Douglas County updates 'A Place for Everyone' plan; highlights 221 funded units, outreach gains and data improvements

Douglas County Commissioners · February 11, 2026

Get AI-powered insights, summaries, and transcripts

Subscribe
AI-Generated Content: All content on this page was generated by AI to highlight key points from the meeting. For complete details and context, we recommend watching the full video. so we can fix them.

Summary

Presenters told commissioners the county’s multi-agency homelessness plan has 221 units with committed funding (2023–2026), a 32-unit flexible housing pool, stronger HMIS/by-name data and expanded outreach and mobile health services, while noting gaps in sustainable operating funds and family shelters.

Douglas County commissioners received an update on "A Place for Everyone," the county’s multi-agency homelessness response plan, during a work session on Feb. 12, 2026. Presenters summarized progress on supportive housing projects, data improvements, outreach and mobile health services, and identified remaining funding and service gaps.

The update said 221 housing units have funding committed for 2023–2026, including a 17-unit addition projected in 2026, with capital support coming from CARES Act, ARPA and county decisions. "That most recent addition is the plus 17 in 2026," Jill Jolicker said while reviewing committed units. She told commissioners the flexible housing pool now totals 32 units.

Presenters described work to translate needs assessments into strategies. The plan draws on two commissioned assessments — one from the KU Center for Public Partnerships and Research and another from the Corporation for Supportive Housing — and a coalition convened in 2021. Jill Jolicker emphasized that the plan is "very much a living document" and said partners return frequently to realign goals as new data and resources become available.

Data and system changes were front and center. Sarah, the county-funded regional coordinator for the Kansas Statewide Homeless Coalition, said the community achieved "quality data" through the Built for Zero framework, implemented HMIS training for partner agencies and launched a monthly "Place for Everyone" dashboard with filters for unsheltered and elderly populations. The presenters explained how the HUD-required point-in-time count (a single-night snapshot), the CES/coordinated entry list, and a Built for Zero by-name list (a 90-day view) serve different planning purposes; the dashboard’s 90-day by-name filter showed 583 unduplicated individuals in that window.

Outreach and health services were highlighted as critical components. Kelby Sanders, homeless response team outreach lead, described an integrated peer-led street outreach model that provides peer support, medical and behavioral-health engagement, harm-reduction supplies (Narcan and fentanyl test strips) and transportation assistance. "We have reduced unsheltered homelessness by 63% over the last year," Sanders said. Jonathan Smith of Lawrence Douglas County Public Health summarized the "Wellness Wednesday" mobile clinics launched in Feb. 2024 and described a jointly funded outreach APRN who spends the majority of field time with outreach teams; Smith said mobile-clinic efforts have helped people get housed.
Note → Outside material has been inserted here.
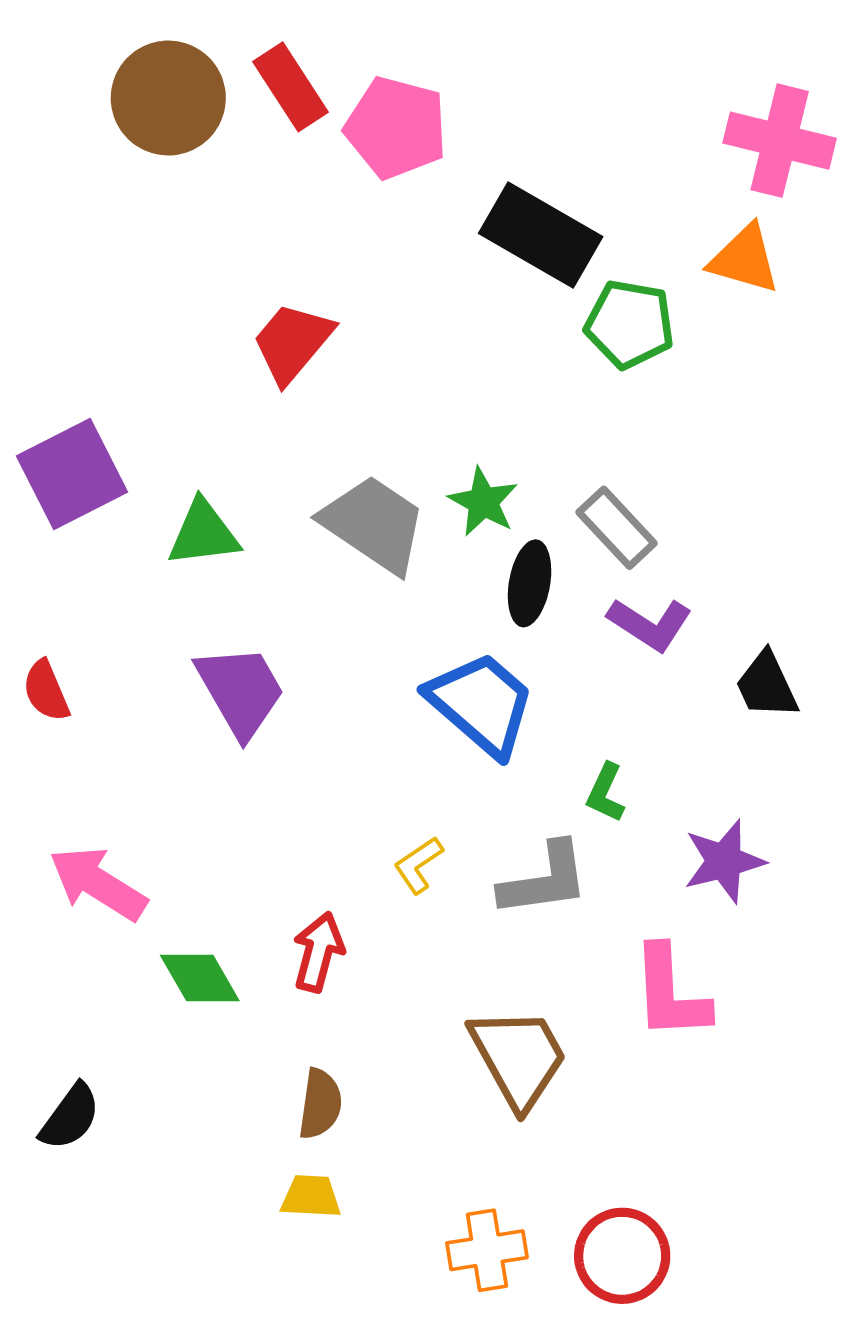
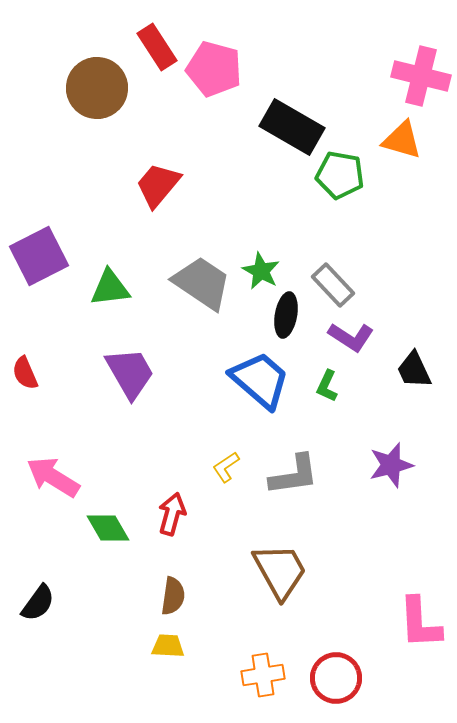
brown circle: (168, 98) -> (97, 88), moved
green L-shape: (605, 793) -> (327, 386), moved
pink L-shape: (670, 993) -> (420, 623), moved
Speakers also pointed to operational successes at emergency shelters: Christie Shutter of the Homeless Solutions Division reported expanded capacity at the Lawrence Community Shelter and related programs, noting the system currently includes 125 beds in the main building, a 50-unit pallet-home village (90-day program), 10 medical respite units and a low-barrier Pallet 24 shelter that accommodates 48 individuals. "As a result of that, we had, through 2024 and 2025, 0 weather related deaths," Shutter said.

At the same time, presenters flagged persistent gaps. They said there is no dedicated women-and-family shelter in Douglas County and described recent staff losses tied to funding reductions, including reductions that eliminated a VA housing specialist and other peer-support roles. Presenters warned that some capital-funded projects still lack sustainable operating models; Bridal Housing Network was cited as one example where questions remain about long-term operational funding.

Commissioners pressed for detail on tenant protections and implementation. When asked how the City of Lawrence source-of-income nondiscrimination ordinance handles property-damage concerns landlords raise, Brandon McGuire (assistant city manager, City of Lawrence) said tenant-landlord contracts and existing housing-authority damage funds are used to address damages, and that the city attorney’s office manages complaint processes. Staff offered to follow up with the housing authority and city legal staff for additional detail.

Several commissioners urged that the county sustain and expand care-team supports after move-in, pointing to one case described by presenters in which a person’s emergency-room visits fell dramatically after housing plus wraparound services were in place. Commissioners recommended the supportive-housing best-practices work group examine timelines for measuring housing stability and encouraged continued outreach to counties and the state given Douglas County’s role in funding regional positions.

Presenters closed by stressing collaboration and next steps: continued emphasis on identifying diversified funding, refining an affordable-housing study and aligning a 10-year housing framework, and deeper engagement with community partners and lived-experience advisors. Jill Jolicker said the group will present the same update to the City Commission at its next meeting and provide follow-up information on several requests made by commissioners.

The work session recessed to the 5:30 p.m. business meeting without a formal vote on plan changes or new funding commitments.